New Vertiv survey forecasts edge sites tripling by 2025.

Data centre operators and owners in Singapore and Asia Pacific are highly optimistic about the future of edge computing, as revealed by a new survey released by Vertiv.

In Data Center 2025: Closer to the Edge, a global, industry-wide survey conducted by Vertiv, 57% of respondents from Singapore expected IT resource utilization at the edge to reach at least 60% by 2025.

This reflected a global sentiment on the increasing prevalence of edge computing in the data center landscape, which is fueled by more process-intensive applications such as machine learning, artificial intelligence, internet of things and 5G technology. Globally, 55% of respondents expected IT resource utilization rates to grow at the edge by 2025.

“Five years ago, when Vertiv first conducted this survey, the idea of edge computing was quite new. Back then, many organisations expected to allocate their resources towards the cloud and/or hybrid architectures,” said Hitesh Prajapati, country manager, Vertiv Singapore.

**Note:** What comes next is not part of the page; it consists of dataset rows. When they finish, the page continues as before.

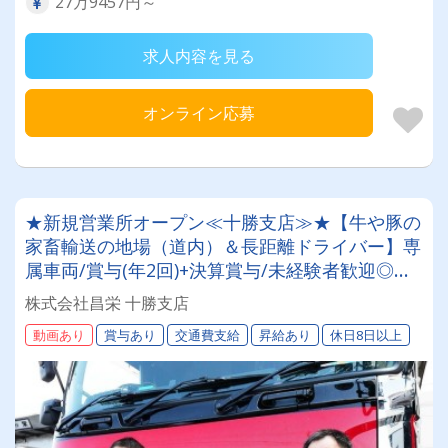
27万9457円～
求人内容を見る
オンライン応募
★新規営業所オープン≪十勝支店≫★【牛や豚の
家畜輸送の地場（道内）＆長距離ドライバー】専
属車両/賞与(年2回)+決算賞与/未経験者歓迎◎お
取引先は全農グループなど大手企業様。安定・安
株式会社昌栄 十勝支店
心の待遇です☆当社独自の待遇☆燃費ランキング
動画あり
賞与あり
交通費支給
昇給あり
休日8日以上
上位14位には毎月最大4万円～4000円支給♪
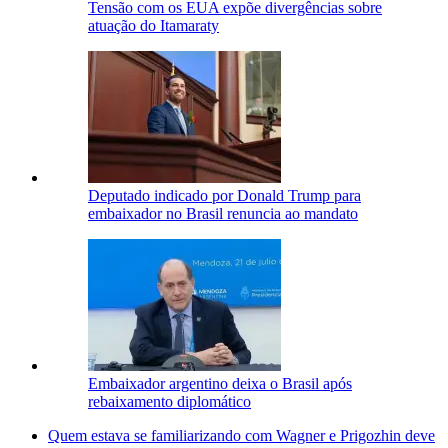
Tensão com os EUA expõe divergências sobre
atuação do Itamaraty
Deputado indicado por Donald Trump para
embaixador no Brasil renuncia ao mandato
Embaixador argentino deixa o Brasil após
rebaixamento diplomático
Quem estava se familiarizando com Wagner e Prigozhin deve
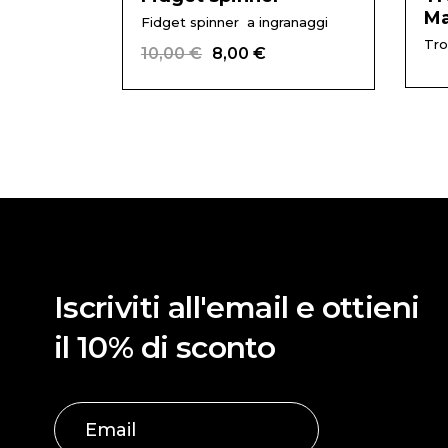
Ma
Fidget spinner a ingranaggi
Tro
10,00
€
8,00
€
Il
Il
prezzo
prezzo
originale
attuale
era:
è:
10,00 €.
8,00 €.
Iscriviti all'email e ottieni
il 10% di sconto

“Today, edge computing is clearly regarded as one of the key drivers for digital transformation and an important opportunity space. We are seeing many data center operators and enterprises in Asia, including Singapore, being extremely positive about investing in and growing edge sites to support the fast proliferating applications at the edge.”

The migration to the edge is changing the way today’s industry leaders think about the data center. Among the participants who have edge sites today or expect to have edge sites in 2025, more than half (53%) expect the number of edge sites they support to grow by at least 100% with 20% expecting a 400% or more increase. Collectively, surveyed participants expected their total number of edge computing sites to grow 226% globally between now and 2025.

“The edge requires a different approach to critical infrastructure solutions. Micro data centers, which are rapidly deployable, flexible and compact are fast becoming the preferred approach to enabling many of today’s high data bandwidth deployments,” adds Prajapati.

More than 800 data center professionals participated in Vertiv’s survey. Among the other notable results:

  • Participants aren’t as bullish on the prospects for solar and wind power in the data center as they were in 2014. Then, they projected about 34% of data center power would come from those sources by 2025. Now, the expectation is 21% – still optimistic, but mindful of the ambitious timeline.
  • Globally, 16% of participants expects to retire by 2025, exacerbating an already problematic talent shortage. In the US, that number is an alarming 33%.